Questa frase la diceva un amico di mio nonno tanti, ma proprio tanti anni fa e così ci è stata riportata, ironicamente, da mio padre. Era un modo di dire riferito al fatto che la povertà era un qualcosa esistito da sempre e che non si capiva perché adesso i poveri protestassero, quasi pensando di poter cambiare qualcosa. Non so se abbia avuto parte nella mia formazione, o se semplicemente il caso mi ha portato a lottare per far sì che questi “poareti” un giorno potessero stare meglio. Ma c’era anche un aspetto di ineluttabilità delle cose in quella frase; tanti hanno detto che avrebbero lottato per i poveri ma alla fine la situazione non è mai cambiata sul serio. Se guardiamo alle cifre attuali, mai come adesso, con più di un miliardo che soffre la fame, ci rendiamo conto dell’attualità di questa frase. Solo grazie (sic!) all’ultima crisi alimentare, il numero è aumentato di quasi 150 milioni. Quasi centocinquanta milioni in poco più di un anno, e nemmeno questo è servito a smuovere le coscienze della gente.

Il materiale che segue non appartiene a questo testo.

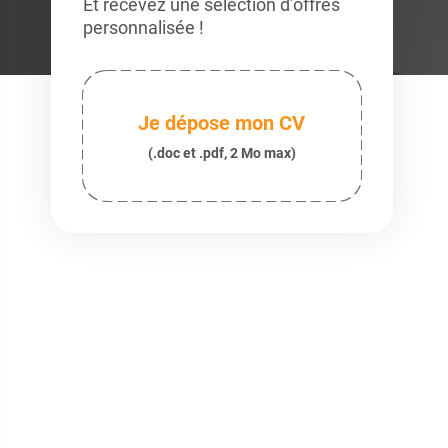
Et recevez une sélection d’offres
personnalisée !
Je dépose mon CV
(.doc et .pdf, 2 Mo max)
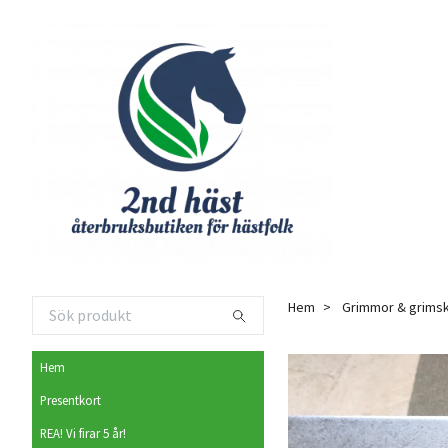
Hem
Grimmor & grimsk
Hem
Presentkort
REA! Vi firar 5 år!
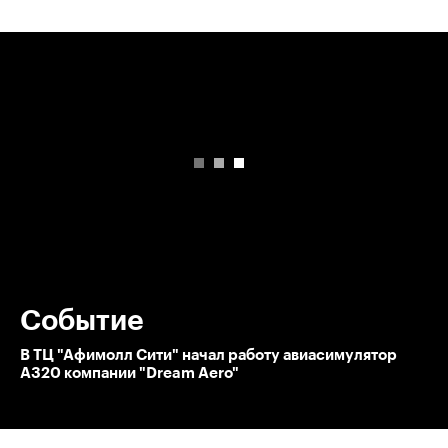
00:00
/
00:00
Событие
В ТЦ "Афимолл Сити" начал работу авиасимулятор
А320 компании "Dream Aero"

La tensione morale non c’è, e lo vediamo bene noi in Italia dove non vediamo nessuna tensione per lottare contro le mafie. Malgrado la presenza del papato qui a Roma, al fondo delle cose il sentimento che domina è quello del menefreghismo; finché va avanti per me, perché preoccuparsi degli altri?

Mi guardo attorno dentro quelle mura dove lavoro ogni giorno, e non sento nulla di questa tensione; sento invece chiacchiere della vita che va, delle spese da fare al negozietto qua sotto, di andare al mare il week end o dell’ultima mostra o film, carino, che si è visto. Mai, dico mai, in ventun anni che ci lavoro, che mi sia capitato di sorprendere due persone a discutere, preoccupate, della povertà del mondo, del poco che facciamo e del molto che potremmo fare. La lotta per la sopravvivenza si coniuga come una lotta per l’avanzamento del posto, il che ovviamente implica una attività permanente di sparlare degli altri, potenziali concorrenti.
Fare o non fare nulla non cambia assolutamente niente. Eppure si potrebbe fare, si potrebbe sognare che, grazie a noi, una rivoluzione pacifica, basata sul dialogo, sulla credibilità tecnica, sul dar la voce a chi la voce non ha mai avuto, ecco partire dalle parole che per decenni abbiamo buttato al vento, partire da lì per costruire qualcosa che vada a colpire dove fa male e dove bisogna mettersi a smuovere le montagne.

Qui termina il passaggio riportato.